Antigone, con Anpi, Arci e gruppo Abele, snocciola in queste ore dati raggelanti su quel “pianeta”: i  posti disponibili  nelle carceri italiane sono 50.931, cui vanno sottratti quelli resi inagibili nei giorni scorsi; alcuni istituti hanno un tasso di sovraffollamento del 190% poiché i detenuti presenti (a fine febbraio) erano 61.230 ed è evidente che le distanze previste dalle norme sulla prevenzione in quelle strutture non possono essere rispettate, visto che in alcune celle ci sono tre persone in spazi di 12 metri quadrati in media. Bisognerebbe sanificare gli spazi comuni ed effettuare un rifornimento di presidi sanitari e prodotti per l’igiene per cercare di uniformare il “mondo di dentro” col “mondo di fuori”.

Antigone e le altre associazioni hanno proposto un pacchetto di interventi per estendere le misure di protezione contro il coronavirus anche alle carceri.

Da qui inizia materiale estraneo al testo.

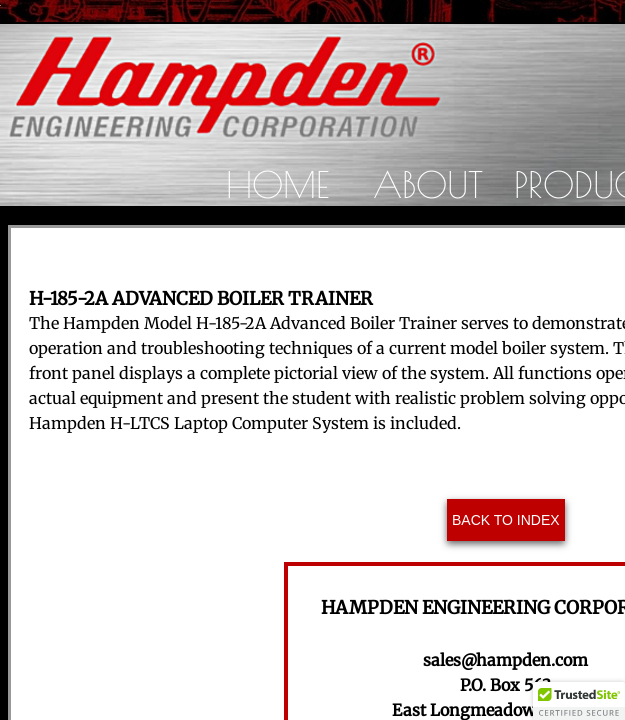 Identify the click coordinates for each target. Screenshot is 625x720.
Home (277, 184)
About (428, 184)
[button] (579, 701)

E tra questi cui sono l’estensione della detenzione domiciliare per le persone che hanno già problemi di salute, per coloro che hanno già il regime della semilibertà e trasformare le sentenze esecutive che prevedono il carcere in regime dei arresti domiciliari, ciò al fine di attenuare almeno il sovraffollamento.  Nell’immediato viene proposto l’acquisto di smartphone per ogni cento detenuti così da poter ampliare la possibilità dei colloqui i video con i familiari su numeri già autorizzati e comunque con la presenza di un agente, in fondo sarebbe solo una modalità tecnologica rispetto ai colloqui in luoghi fisici che sono vietati in questo periodo.  Allo stesso scopo viene altresì proposto l’ampliamento dei canali via mail e altre opzioni di colloqui on line sempre con familiari e nei limiti previsti.